3. As badly as the Wolverines kicked their rivals’ butts last year, 2022 was so much worse. To go to Columbus and hang a 45-23 defeat on 11-0 Ohio State; to do it without star RB Blake Corum; and the manner in which they did it — scoring touchdowns of 69, 75, 45, 75 and 85 yards — is about as thorough a repudiation as one can inflict. The longstanding perception of Ohio State as an uber-talented behemoth lording over the rest of the Big Ten is dead. I don’t care what the recruiting rankings say. Michigan is quite clearly the better program right now.
4. All of which would have sounded nuts two years ago when Harbaugh was still 0-5 against the Buckeyes and avoided going to 0-6 only because the 2020 game got canceled. It’s well-documented how he reinvented his program, though Saturday’s formula — J.J. McCarthy throwing downfield to wide-open receivers — wasn’t necessarily his blueprint for most of the last two years. You could tell how much the power dynamic had turned when Ryan Day opted to punt from the Michigan 43, down 24-20. That’s not the mark of a “more talented” team.
5. Day’s approval rating in Columbus undoubtedly took a beating Saturday, which speaks to just how much that one game defines the coach of Ohio State or Michigan. Day, in his fourth full season, has won 90 percent of his games, a higher clip than Nick Saban, Lincoln Riley or any other active coach. But these two unforgivable losses are now top of mind with the fan base. His job is not in jeopardy, but after some questionable play-calling in both the Penn State and Michigan games, perhaps he should consider handing over the reins of the offense next season and focus entirely on his role as CEO.
6. In the immediate aftermath, it sure looked like Ohio State’s Playoff hopes were dashed, because the committee values conference championships and hates blowout losses. But after three more top-10 teams lost, the Buckeyes are right back in it. If USC loses, brace yourself for a debate with no right answer. The committee’s top choices would be 11-1 Ohio State with two Top 25 wins (Notre Dame and Penn State) and a blowout home loss; 11-2 USC with three Top 25 wins (Oregon State, UCLA and Notre Dame) and two losses; and, your old pal, down-but-not-out, 10-2 Alabama with one (Texas), maybe two (Ole Miss) Top 25 wins and two close losses.
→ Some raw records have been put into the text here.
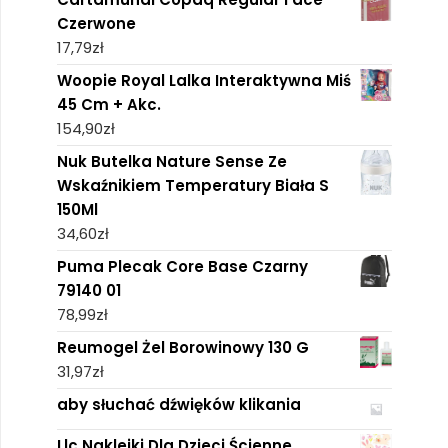
Czerwone
17,79
zł
Woopie Royal Lalka Interaktywna Miś
45 Cm + Akc.
154,90
zł
Nuk Butelka Nature Sense Ze
Wskaźnikiem Temperatury Biała S
150Ml
34,60
zł
Puma Plecak Core Base Czarny
79140 01
78,99
zł
Reumogel Żel Borowinowy 130 G
31,97
zł
aby słuchać dźwięków klikania
Llc Naklejki Dla Dzieci Ścienne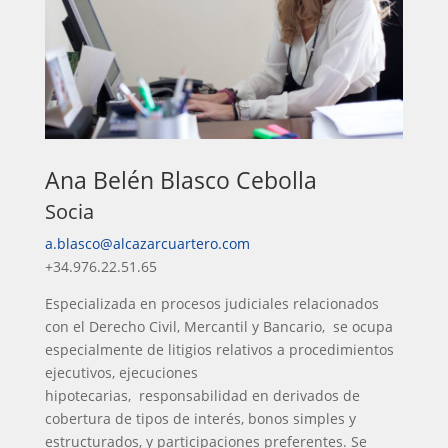
Ana Belén Blasco Cebolla
Socia
a.blasco@alcazarcuartero.com
+34.976.22.51.65
Especializada en procesos judiciales relacionados
con el Derecho Civil, Mercantil y Bancario, se ocupa
especialmente de litigios relativos a procedimientos
ejecutivos, ejecuciones
hipotecarias, responsabilidad en derivados de
cobertura de tipos de interés, bonos simples y
estructurados, y participaciones preferentes. Se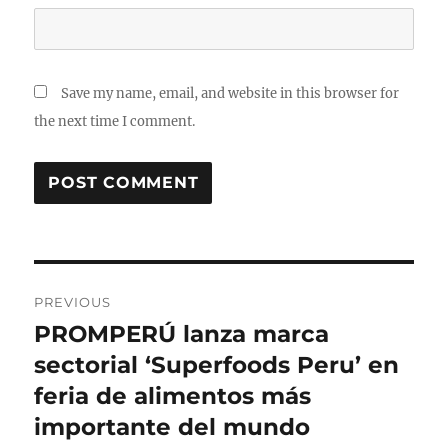
Save my name, email, and website in this browser for
the next time I comment.
Post
PREVIOUS
navigation
PROMPERÚ lanza marca
Previous
post:
sectorial ‘Superfoods Peru’ en
feria de alimentos más
importante del mundo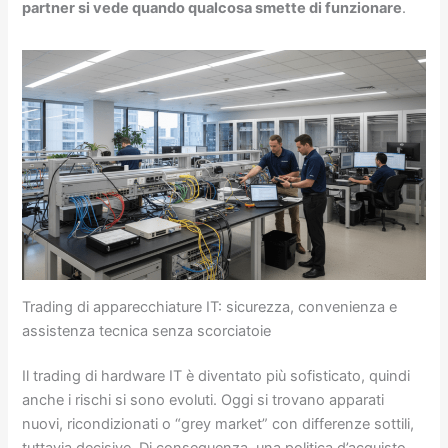
partner si vede quando qualcosa smette di funzionare
.
Trading di apparecchiature IT: sicurezza, convenienza e
assistenza tecnica senza scorciatoie
Il trading di hardware IT è diventato più sofisticato, quindi
anche i rischi si sono evoluti. Oggi si trovano apparati
nuovi, ricondizionati o “grey market” con differenze sottili,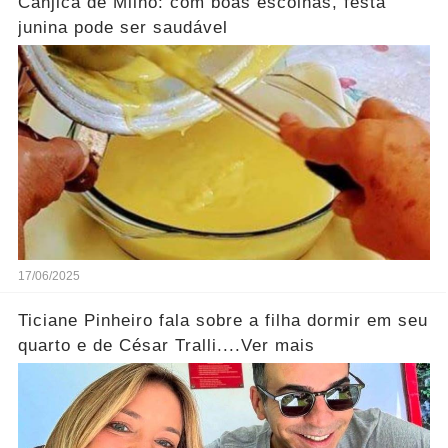
Canjica de Milho: com boas escolhas, festa
junina pode ser saudável
17/06/2025
Ticiane Pinheiro fala sobre a filha dormir em seu
quarto e de César Tralli....Ver mais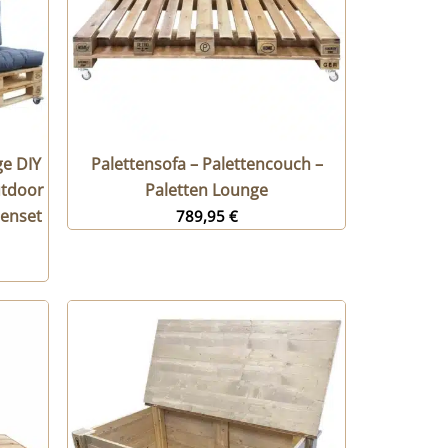
ge DIY
Palettensofa – Palettencouch –
utdoor
Paletten Lounge
lenset
789,95
€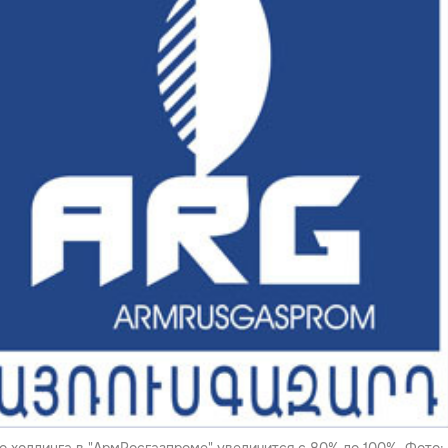
о холдинга в "АрмРосгазпроме" увеличится с 80% до 100%. Фото:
(My colleague Nicole Auerbach thinks I’m nuts to even be considering Alabama with its paperweight resume, to which I say … it’s Alabama. The committee can never quit Alabama.)
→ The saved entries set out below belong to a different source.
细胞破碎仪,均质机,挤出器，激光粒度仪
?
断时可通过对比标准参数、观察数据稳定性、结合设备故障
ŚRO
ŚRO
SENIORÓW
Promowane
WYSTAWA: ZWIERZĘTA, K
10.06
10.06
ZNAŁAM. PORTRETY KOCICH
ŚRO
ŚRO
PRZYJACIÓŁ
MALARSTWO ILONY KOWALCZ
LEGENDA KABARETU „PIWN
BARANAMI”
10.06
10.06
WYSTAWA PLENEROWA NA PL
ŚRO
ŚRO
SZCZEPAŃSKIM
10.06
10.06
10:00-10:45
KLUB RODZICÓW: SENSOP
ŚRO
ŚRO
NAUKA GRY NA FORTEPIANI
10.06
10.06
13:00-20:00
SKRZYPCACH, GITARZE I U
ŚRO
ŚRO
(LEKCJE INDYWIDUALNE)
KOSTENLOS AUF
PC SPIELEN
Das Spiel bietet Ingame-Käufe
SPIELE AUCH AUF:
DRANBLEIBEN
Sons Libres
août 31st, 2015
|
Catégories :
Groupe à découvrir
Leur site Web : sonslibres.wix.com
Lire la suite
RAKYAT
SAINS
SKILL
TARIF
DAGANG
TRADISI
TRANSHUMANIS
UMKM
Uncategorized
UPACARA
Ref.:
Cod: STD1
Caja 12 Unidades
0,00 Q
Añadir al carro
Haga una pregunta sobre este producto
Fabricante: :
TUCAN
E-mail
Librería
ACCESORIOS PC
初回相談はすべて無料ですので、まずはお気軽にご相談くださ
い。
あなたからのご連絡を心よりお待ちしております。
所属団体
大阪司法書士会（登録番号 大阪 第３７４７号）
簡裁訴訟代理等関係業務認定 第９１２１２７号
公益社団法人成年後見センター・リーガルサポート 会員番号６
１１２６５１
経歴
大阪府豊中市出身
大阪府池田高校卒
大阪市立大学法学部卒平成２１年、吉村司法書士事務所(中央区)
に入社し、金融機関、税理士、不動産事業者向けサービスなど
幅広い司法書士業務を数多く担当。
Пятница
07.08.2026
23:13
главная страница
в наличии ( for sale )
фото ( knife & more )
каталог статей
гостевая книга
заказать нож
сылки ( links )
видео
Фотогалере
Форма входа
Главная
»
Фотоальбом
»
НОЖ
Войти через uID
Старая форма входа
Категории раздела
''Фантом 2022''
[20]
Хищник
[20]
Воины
There’s also 10-2 Tennessee, which beat Alabama but fell three spots below the Tide in last week’s rankings. Who knows, maybe the Vols will jump back up this week after housing Vanderbilt 56-0. Guess we have to watch that show.
7. Of course, Jimbo Fisher’s previously woeful Texas A&M offense would rise up in its last game and run the ball down the throats of the No. 5 team in the country. After missing the last two weeks to injury, star RB Devon Achane carried a career-high (by a lot) 38 times for 215 yards as the Aggies (5-7, 2-6 SEC) waxed LSU (9-3, 6-2) in College Station, 38-23. Does this mean he won’t fire himself as offensive coordinator after all?
Brian Kelly did an admirable job with this team, but it appears the usually formidable SEC West was a wee bit overrated. Alabama was not its usual self, Arkansas lost to Liberty, and Texas A&M lost to Appalachian State (which finished 6-6). The division champ lost to an ACC team, Florida State, and got blown out twice in conference play. LSU becomes the first three-loss team in the SEC Championship Game since Florida in 2016.
Those Gators lost 54-16 to Alabama in Atlanta.
8. It’s been quite a thing the last two weeks to watch one long-entrenched Heisman Trophy candidate after another — Hendon Hooker, Blake Corum (to injury), Drake Maye and, most notably, C.J. Stroud — go by the wayside. USC star Caleb Williams basically stole it away from everyone with his back-to-back showcase performances against UCLA and Notre Dame. The sixth-ranked Trojans (11-1, 8-1 Pac-12) dispatched the Irish (8-4) with relative ease, 38-27. Once again, their defense forced turnovers, two in the second half that Williams and the offense converted into TDs.
I wouldn’t say Williams has locked up the Heisman just yet. If he falters Friday night, that could open the door to someone who has a big game Saturday, most notably TCU QB Max Duggan. And if they both lose … Stetson Bennett?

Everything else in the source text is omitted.